*What you should do:* Apart from the pictures, output all of the records exactly.

__________________________________________________

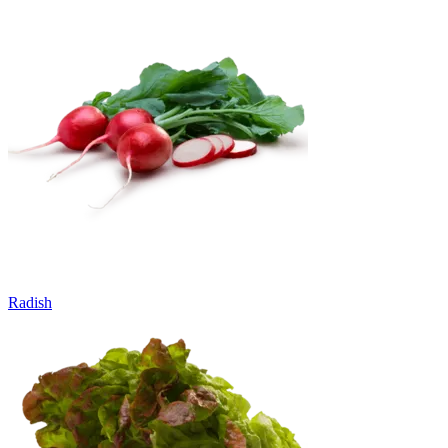
Radish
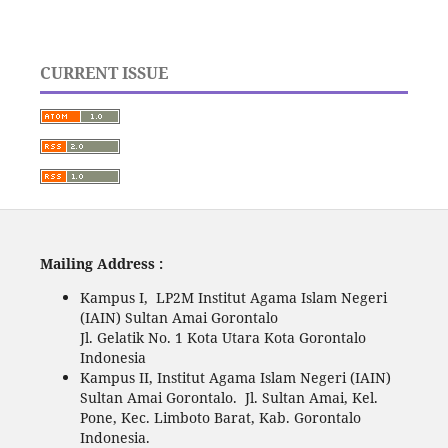
CURRENT ISSUE
Mailing Address :
Kampus I, LP2M Institut Agama Islam Negeri
(IAIN) Sultan Amai Gorontalo
Jl. Gelatik No. 1 Kota Utara Kota Gorontalo
Indonesia
Kampus II, Institut Agama Islam Negeri (IAIN)
Sultan Amai Gorontalo. Jl. Sultan Amai, Kel.
Pone, Kec. Limboto Barat, Kab. Gorontalo
Indonesia.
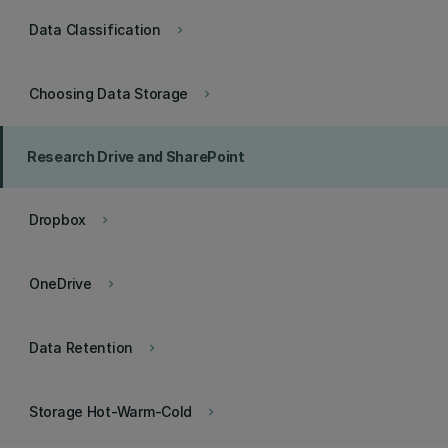
Data Classification
keyboard_arrow_right
Choosing Data Storage
keyboard_arrow_right
Research Drive and SharePoint
Dropbox
keyboard_arrow_right
OneDrive
keyboard_arrow_right
Data Retention
keyboard_arrow_right
Storage Hot-Warm-Cold
keyboard_arrow_right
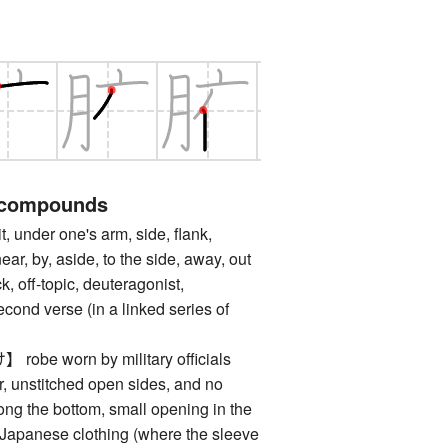
 compounds
nder one's arm, side, flank,
near, by, aside, to the side, away, out
ck, off-topic, deuteragonist,
econd verse (in a linked series of
e worn by military officials
r, unstitched open sides, and no
ong the bottom, small opening in the
al Japanese clothing (where the sleeve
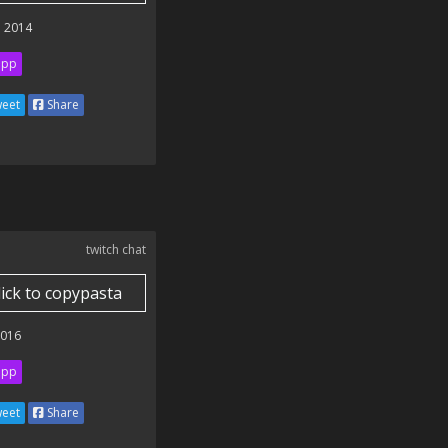
 2014
ipp
eet
Share
twitch chat
lick to copypasta
2016
ipp
eet
Share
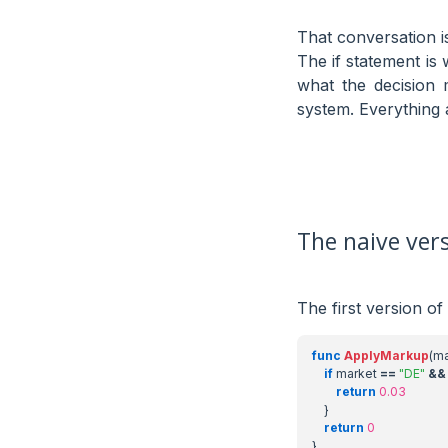
That conversation is
The if statement i
what the decision 
system. Everything a
The naive ver
The first version of
func
ApplyMarkup
(
ma
if
market
==
"DE"
&&
return
0.03
}
return
0
}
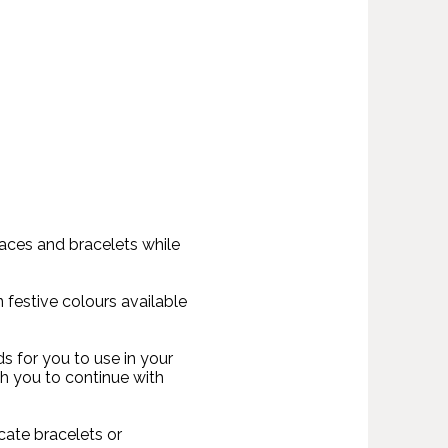
laces and bracelets while
n festive colours available
s for you to use in your
h you to continue with
cate bracelets or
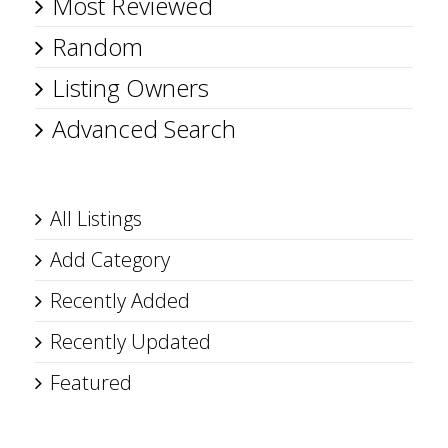
Most Reviewed
Random
Listing Owners
Advanced Search
All Listings
Add Category
Recently Added
Recently Updated
Featured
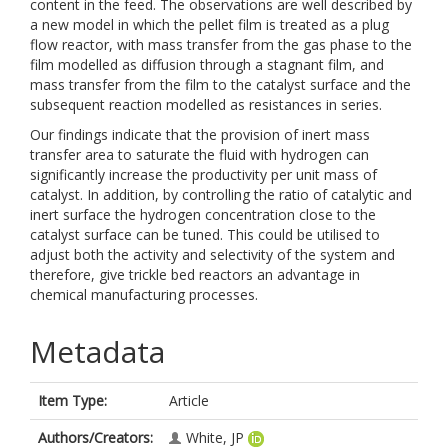
content in the feed. The observations are well described by
a new model in which the pellet film is treated as a plug
flow reactor, with mass transfer from the gas phase to the
film modelled as diffusion through a stagnant film, and
mass transfer from the film to the catalyst surface and the
subsequent reaction modelled as resistances in series.
Our findings indicate that the provision of inert mass
transfer area to saturate the fluid with hydrogen can
significantly increase the productivity per unit mass of
catalyst. In addition, by controlling the ratio of catalytic and
inert surface the hydrogen concentration close to the
catalyst surface can be tuned. This could be utilised to
adjust both the activity and selectivity of the system and
therefore, give trickle bed reactors an advantage in
chemical manufacturing processes.
Metadata
Item Type:
Article
Authors/Creators:
White, JP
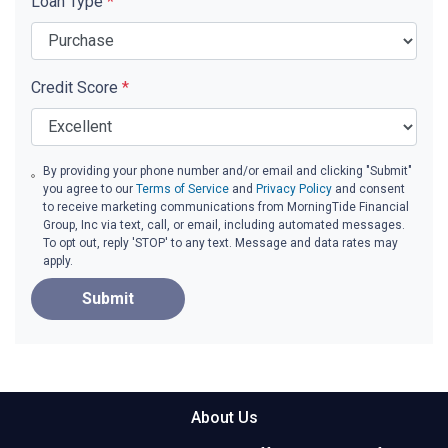
Loan Type
*
Credit Score
*
By providing your phone number and/or email and clicking "Submit"
you agree to our
Terms of Service
and
Privacy Policy
and consent
to receive marketing communications from MorningTide Financial
Group, Inc via text, call, or email, including automated messages.
To opt out, reply 'STOP' to any text. Message and data rates may
apply.
Submit
About Us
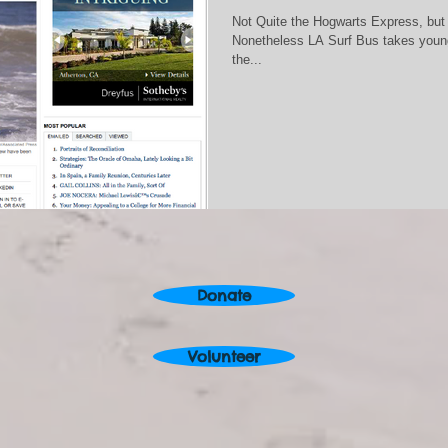
Not Quite the Hogwarts Express, but
Nonetheless LA Surf Bus takes young
the...
Donate
Volunteer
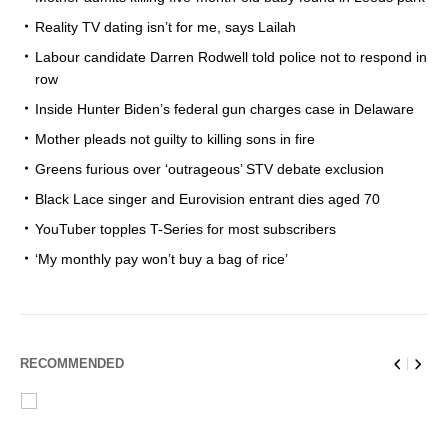
Reality TV dating isn’t for me, says Lailah
Labour candidate Darren Rodwell told police not to respond in
row
Inside Hunter Biden’s federal gun charges case in Delaware
Mother pleads not guilty to killing sons in fire
Greens furious over ‘outrageous’ STV debate exclusion
Black Lace singer and Eurovision entrant dies aged 70
YouTuber topples T-Series for most subscribers
‘My monthly pay won’t buy a bag of rice’
RECOMMENDED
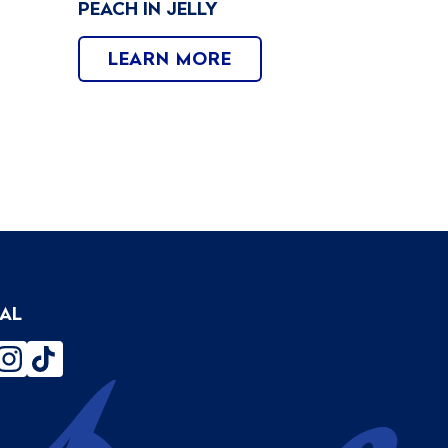
PEACH IN JELLY
LEARN MORE
IAL
ebook
instagram
tiktok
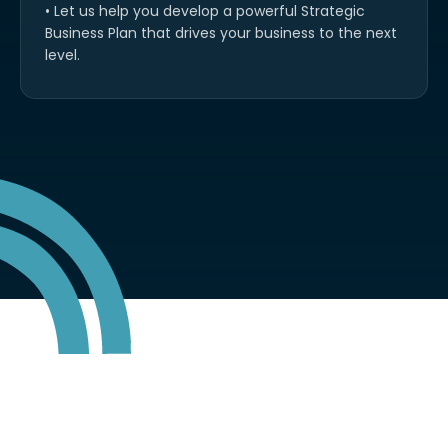
• Let us help you develop a powerful Strategic
Business Plan that drives your business to the next
level.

__________________________________________________

*Reply to the exercise:*
Radish
CURRENT ISSUE
Mailing Address :
Kampus I, LP2M Institut Agama Islam Negeri
(IAIN) Sultan Amai Gorontalo
Jl. Gelatik No. 1 Kota Utara Kota Gorontalo
Indonesia
Kampus II, Institut Agama Islam Negeri (IAIN)
Sultan Amai Gorontalo. Jl. Sultan Amai, Kel.
Pone, Kec. Limboto Barat, Kab. Gorontalo
Indonesia.
Data Classification
keyboard_arrow_right
Choosing Data Storage
keyboard_arrow_right
Research Drive and SharePoint
Dropbox
keyboard_arrow_right
OneDrive
keyboard_arrow_right
Data Retention
keyboard_arrow_right
Storage Hot-Warm-Cold
keyboard_arrow_right
 compounds
nder one's arm, side, flank,
near, by, aside, to the side, away, out
ck, off-topic, deuteragonist,
econd verse (in a linked series of
e worn by military officials
r, unstitched open sides, and no
ong the bottom, small opening in the
al Japanese clothing (where the sleeve
 2014
ipp
eet
Share
twitch chat
lick to copypasta
2016
ipp
eet
Share
That conversation is
The if statement i
what the decision 
system. Everything a
The naive ver
The first version of
func
ApplyMarkup
(
ma
if
market
==
"DE"
&&
return
0.03
}
return
0
}
laces and bracelets while
n festive colours available
s for you to use in your
h you to continue with
cate bracelets or
Most Reviewed
Random
Listing Owners
Advanced Search
All Listings
Add Category
Recently Added
Recently Updated
Featured
content in the feed. The observations are well described by
a new model in which the pellet film is treated as a plug
flow reactor, with mass transfer from the gas phase to the
film modelled as diffusion through a stagnant film, and
mass transfer from the film to the catalyst surface and the
subsequent reaction modelled as resistances in series.
Our findings indicate that the provision of inert mass
transfer area to saturate the fluid with hydrogen can
significantly increase the productivity per unit mass of
catalyst. In addition, by controlling the ratio of catalytic and
inert surface the hydrogen concentration close to the
catalyst surface can be tuned. This could be utilised to
adjust both the activity and selectivity of the system and
therefore, give trickle bed reactors an advantage in
chemical manufacturing processes.
Metadata
Item Type:
Article
Authors/Creators:
White, JP
Loan Type
*
Credit Score
*
By providing your phone number and/or email and clicking "Submit"
you agree to our
Terms of Service
and
Privacy Policy
and consent
to receive marketing communications from MorningTide Financial
Group, Inc via text, call, or email, including automated messages.
To opt out, reply 'STOP' to any text. Message and data rates may
apply.
Submit
About Us
Not Quite the Hogwarts Express, but
Nonetheless LA Surf Bus takes young
the...
Donate
Volunteer
Reality TV dating isn’t for me, says Lailah
Labour candidate Darren Rodwell told police not to respond in
row
Inside Hunter Biden’s federal gun charges case in Delaware
Mother pleads not guilty to killing sons in fire
Greens furious over ‘outrageous’ STV debate exclusion
Black Lace singer and Eurovision entrant dies aged 70
YouTuber topples T-Series for most subscribers
‘My monthly pay won’t buy a bag of rice’
RECOMMENDED
PEACH IN JELLY
LEARN MORE
IAL
ebook
instagram
tiktok
• Let us help you develop a powerful Strategic
Business Plan that drives your business to the next
level.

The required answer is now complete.